BEGIN Working data
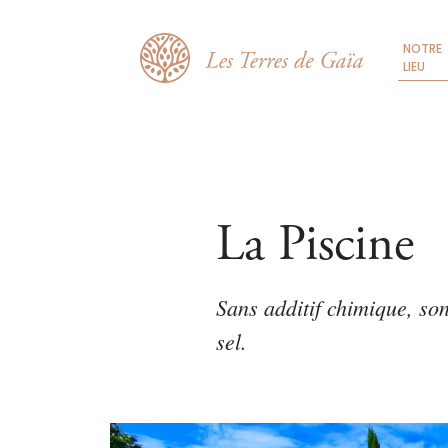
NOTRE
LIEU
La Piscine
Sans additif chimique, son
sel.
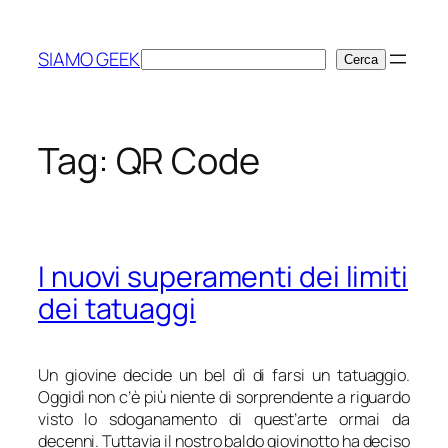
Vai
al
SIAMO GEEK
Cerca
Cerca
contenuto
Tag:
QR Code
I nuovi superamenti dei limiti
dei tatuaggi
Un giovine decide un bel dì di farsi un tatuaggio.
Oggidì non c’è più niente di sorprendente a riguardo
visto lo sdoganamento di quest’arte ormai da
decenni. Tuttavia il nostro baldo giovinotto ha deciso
END Working data
BEGIN Working data
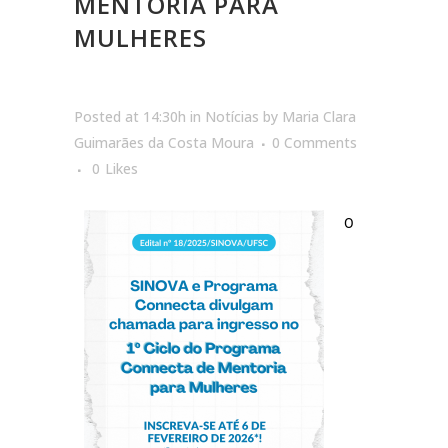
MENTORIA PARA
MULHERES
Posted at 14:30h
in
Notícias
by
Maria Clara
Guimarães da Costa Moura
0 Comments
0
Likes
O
END Working data
**What to work on:**
From the entries above, print the lines beginning at the one with "Oggidì non c’è" and stopping after the one with "decenni. Tuttavia il", exactly as written and with nothing else.

**Exercise answer:**
Oggidì non c’è più niente di sorprendente a riguardo
visto lo sdoganamento di quest’arte ormai da
decenni. Tuttavia il nostro baldo giovinotto ha deciso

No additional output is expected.